Running Multiple Open Source LLMs Locally with Ollama

Running Multiple Open Source LLMs Locally with Ollama

Introduction

Large language models (LLMs) are being used in various applications, from chatbots to content generation. While cloud-based LLMs are popular, running them locally has advantages like enhanced privacy, reduced latency, and more customization. Ollama is a tool designed for this purpose, enabling you to run open-source LLMs like Mistral, Llama2, and Llama3 on your PC.

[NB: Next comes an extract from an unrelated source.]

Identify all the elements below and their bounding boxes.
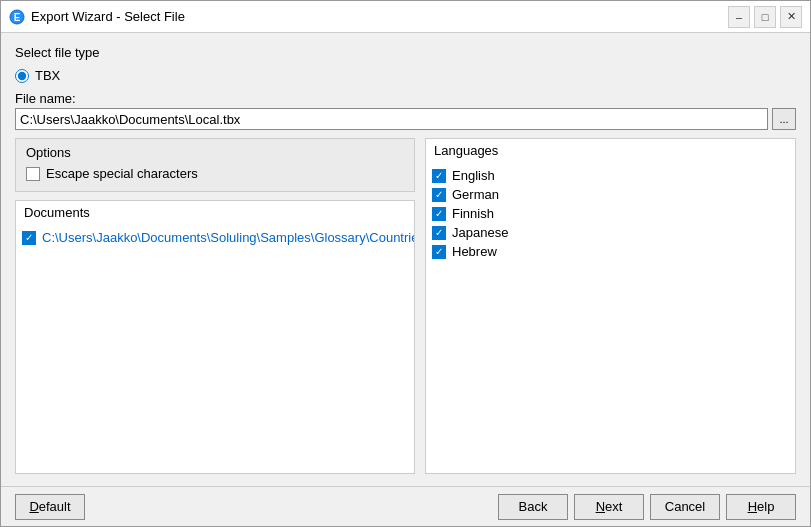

In this blog post, we'll explore how to use Ollama to run multiple open-source LLMs, discuss its basic and advanced features, and provide complete code snippets to build a powerful local LLM setup.

Why Run LLMs Locally?

Running LLMs locally offers several benefits:

  1. Privacy: Local operation ensures that your data stays on your machine, reducing the risk of unauthorized access.

  2. Reduced Latency: Processing occurs locally, leading to faster response times compared to cloud-based LLMs.

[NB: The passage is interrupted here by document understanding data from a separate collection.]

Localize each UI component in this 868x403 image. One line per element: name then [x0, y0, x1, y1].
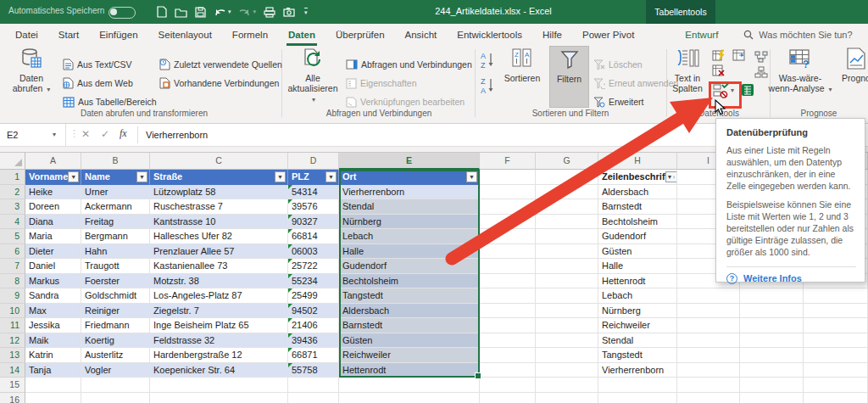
row-header-13[interactable]: 13 — [0, 348, 25, 363]
undo-dropdown-icon[interactable]: ▾ — [228, 8, 231, 15]
filter-button-E[interactable]: ▼ — [466, 171, 477, 182]
sort-az-button[interactable]: AZ — [480, 51, 495, 73]
cell-H5[interactable]: Gudendorf — [598, 229, 677, 244]
cell-E6[interactable]: Halle — [339, 244, 480, 260]
tell-me-search[interactable]: Was möchten Sie tun? — [743, 24, 852, 46]
undo-icon[interactable] — [214, 7, 225, 18]
cell-F6[interactable] — [480, 244, 536, 260]
cell-F8[interactable] — [480, 274, 536, 289]
cell-G8[interactable] — [536, 274, 598, 289]
what-if-analysis-button[interactable]: ? Was-wäre-wenn-Analyse — [768, 48, 832, 107]
cancel-entry-icon[interactable]: ✕ — [81, 128, 90, 140]
cell-H14[interactable]: Vierherrenborn — [598, 363, 677, 378]
name-box-dropdown-icon[interactable]: ▾ — [53, 124, 56, 146]
cell-H11[interactable]: Reichweiler — [598, 318, 677, 333]
cell-I9[interactable] — [677, 288, 740, 304]
from-web-button[interactable]: Aus dem Web — [63, 75, 133, 92]
sort-za-button[interactable]: ZA — [480, 76, 495, 98]
cell-F10[interactable] — [480, 304, 536, 319]
cell-H10[interactable]: Nürnberg — [598, 304, 677, 319]
row-header-4[interactable]: 4 — [0, 215, 25, 230]
tab-einfügen[interactable]: Einfügen — [89, 24, 147, 46]
formula-bar-grip[interactable]: ⋮ — [70, 128, 79, 139]
cell-B11[interactable]: Friedmann — [81, 318, 150, 333]
cell-I11[interactable] — [677, 318, 740, 333]
cell-G11[interactable] — [536, 318, 598, 333]
row-header-5[interactable]: 5 — [0, 229, 25, 244]
advanced-filter-button[interactable]: Erweitert — [593, 93, 643, 110]
cell-B13[interactable]: Austerlitz — [81, 348, 150, 363]
queries-connections-button[interactable]: Abfragen und Verbindungen — [346, 56, 472, 73]
cell-K12[interactable] — [804, 333, 868, 349]
cell-A5[interactable]: Maria — [25, 229, 81, 244]
edit-links-button[interactable]: Verknüpfungen bearbeiten — [346, 93, 465, 110]
column-header-F[interactable]: F — [480, 153, 536, 170]
cell-B7[interactable]: Traugott — [81, 259, 150, 274]
cell-C9[interactable]: Los-Angeles-Platz 87 — [150, 288, 288, 304]
cell-J11[interactable] — [740, 318, 804, 333]
column-header-H[interactable]: H — [598, 153, 677, 170]
cell-B6[interactable]: Hahn — [81, 244, 150, 260]
cell-D2[interactable]: 54314 — [288, 185, 339, 200]
cell-K11[interactable] — [804, 318, 868, 333]
cell-A2[interactable]: Heike — [25, 185, 81, 200]
cell-B8[interactable]: Foerster — [81, 274, 150, 289]
cell-H12[interactable]: Stendal — [598, 333, 677, 349]
cell-B9[interactable]: Goldschmidt — [81, 288, 150, 304]
cell-C7[interactable]: Kastanienallee 73 — [150, 259, 288, 274]
column-header-C[interactable]: C — [150, 153, 288, 170]
cell-K9[interactable] — [804, 288, 868, 304]
cell-F14[interactable] — [480, 363, 536, 378]
powerpivot-table-icon[interactable] — [741, 83, 754, 100]
row-header-9[interactable]: 9 — [0, 288, 25, 304]
cell-E12[interactable]: Güsten — [339, 333, 480, 349]
cell-C1[interactable]: Straße▼ — [150, 170, 288, 185]
cell-E3[interactable]: Stendal — [339, 199, 480, 215]
row-header-8[interactable]: 8 — [0, 274, 25, 289]
column-header-A[interactable]: A — [25, 153, 81, 170]
cell-E11[interactable]: Barnstedt — [339, 318, 480, 333]
reapply-filter-button[interactable]: Erneut anwenden — [593, 75, 678, 92]
name-box[interactable]: E2 — [0, 124, 66, 146]
cell-C15[interactable] — [150, 378, 288, 393]
cell-A15[interactable] — [25, 378, 81, 393]
cell-D16[interactable] — [288, 393, 339, 403]
column-header-B[interactable]: B — [81, 153, 150, 170]
from-table-range-button[interactable]: Aus Tabelle/Bereich — [63, 93, 157, 110]
existing-connections-button[interactable]: Vorhandene Verbindungen — [159, 75, 279, 92]
cell-D8[interactable]: 55234 — [288, 274, 339, 289]
cell-A6[interactable]: Dieter — [25, 244, 81, 260]
cell-J15[interactable] — [740, 378, 804, 393]
cell-F2[interactable] — [480, 185, 536, 200]
cell-A4[interactable]: Diana — [25, 215, 81, 230]
save-icon[interactable] — [195, 7, 206, 18]
cell-I13[interactable] — [677, 348, 740, 363]
cell-K10[interactable] — [804, 304, 868, 319]
row-header-1[interactable]: 1 — [0, 170, 25, 185]
cell-G15[interactable] — [536, 378, 598, 393]
formula-bar-content[interactable]: Vierherrenborn — [146, 124, 208, 146]
sort-filter-button-H[interactable]: ▼↑ — [665, 171, 677, 182]
cell-E2[interactable]: Vierherrenborn — [339, 185, 480, 200]
cell-J16[interactable] — [740, 393, 804, 403]
cell-G14[interactable] — [536, 363, 598, 378]
select-all-corner[interactable] — [0, 153, 25, 170]
row-header-7[interactable]: 7 — [0, 259, 25, 274]
get-data-button[interactable]: Daten abrufen — [7, 48, 56, 107]
cell-E13[interactable]: Reichweiler — [339, 348, 480, 363]
cell-A3[interactable]: Doreen — [25, 199, 81, 215]
forecast-sheet-button[interactable]: Progno — [837, 48, 868, 107]
cell-K16[interactable] — [804, 393, 868, 403]
cell-H7[interactable]: Halle — [598, 259, 677, 274]
cell-A12[interactable]: Maik — [25, 333, 81, 349]
cell-H4[interactable]: Bechtolsheim — [598, 215, 677, 230]
cell-A10[interactable]: Max — [25, 304, 81, 319]
cell-C11[interactable]: Inge Beisheim Platz 65 — [150, 318, 288, 333]
cell-D15[interactable] — [288, 378, 339, 393]
cell-H2[interactable]: Aldersbach — [598, 185, 677, 200]
tab-daten[interactable]: Daten — [278, 24, 326, 46]
refresh-all-button[interactable]: Alle aktualisieren — [285, 48, 341, 107]
column-header-D[interactable]: D — [288, 153, 339, 170]
cell-J12[interactable] — [740, 333, 804, 349]
cell-H3[interactable]: Barnstedt — [598, 199, 677, 215]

  3. Customization: You have full control over the models, allowing for deeper customization and optimization.

Ollama facilitates this local setup, offering a platform to run various open-source LLMs without depending on cloud services.

Getting Started with Ollama

To use Ollama, ensure you meet the following system requirements and set up your environment accordingly.

  • System Requirements: Operating System: Ollama is designed for macOS, windows, and Linux.

  • Hardware: A modern multi-core processor with at least 8 GB of RAM for running large models.

Installing Ollama

To install Ollama, follow these steps:

  1. Download Ollama: Visit the Ollama website or the Ollama GitHub repository and download the latest version.

  2. Create a Virtual Environment: Create a virtual environment to manage dependencies.

# Create a virtual environment
python -m venv ollama_env
source ollama_env/bin/activate  # On Windows, use `ollama_env\Scripts\activate`

Installing Dependencies

Ollama relies on additional dependencies for optimal performance. Install them using the following commands:

# Install required libraries
pip install numpy torch torchvision

These dependencies ensure Ollama runs smoothly and interacts with open-source LLMs.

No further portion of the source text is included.